Leka’s daily specials menu, which largely caters to local office workers, never features fish (although you can order it from the main menu). There are also no individually bottled drinks: you can order bulk wine, draft beer or house-made fruit drinks like papelón (lemon with raw cane sugar). No Coke or other industrial sodas in sight.
Moreover, the international kitchen team, which consists of the Peruvian head chef Mario Pérez (who worked with the Adriá brothers in Patka) and cooks Gustavo Suárez (Venezuelan) and Zhang Xialong (Chinese), work in what they call a circular hierarchy. Every week, one member of the kitchen staff chooses the daily specials menu and the others add their own personal twists.
The most senior member, though, is the Catalan pastry specialist Conxi, who has worked in Leka’s kitchen since 1986 and is responsible for all the traditional local dishes like the seafood paella, the callos (spicy beef tripe stew with an intense sofrito and spice profile) and the fideuà (seafood noodles with alioli). The latter was a lunch special on one of our recent visits, and we were impressed by the creamy texture and the intense seafood flavor, which came from an excellent stock.

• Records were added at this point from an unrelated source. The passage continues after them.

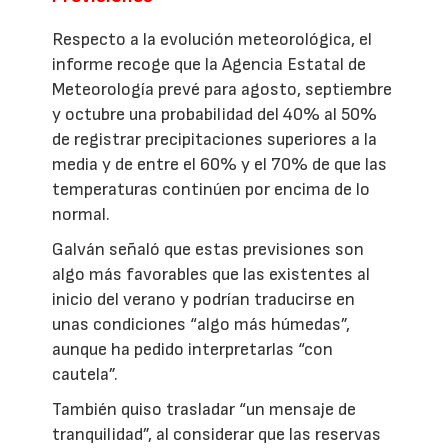
Respecto a la evolución meteorológica, el
informe recoge que la Agencia Estatal de
Meteorología prevé para agosto, septiembre
y octubre una probabilidad del 40% al 50%
de registrar precipitaciones superiores a la
media y de entre el 60% y el 70% de que las
temperaturas continúen por encima de lo
normal.
Galván señaló que estas previsiones son
algo más favorables que las existentes al
inicio del verano y podrían traducirse en
unas condiciones “algo más húmedas”,
aunque ha pedido interpretarlas “con
cautela”.
También quiso trasladar “un mensaje de
tranquilidad”, al considerar que las reservas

Their dishes reflect all of their personalities – a mix of local flavors like the seafood paella, the grilled octopus and the Mediterranean red shrimp with Latin-American specialties like the yucca fritter and their excellent vegan or fish ceviches. We recently had a sea bass ceviche with a wonderful and clean sea flavor that was dressed up the taste of choclo and cancha corn and surrounded with creamy sweet potato cream, in a succulent and very satisfying balance of acidic and soft flavors. The Asian influences can be seen in discreet additions such as sauces or more prominently in dishes like the Chinese-Peruvian chijaukay, which in this case is made with veal and panko instead of the traditional chicken.
Looking around, it’s hard to believe that this place used to be a refuge for truckers. But even with its innovative and forward-focused concepts, the new Leka is really not so different from the old – the restaurant is still feeding the neighbors what they want.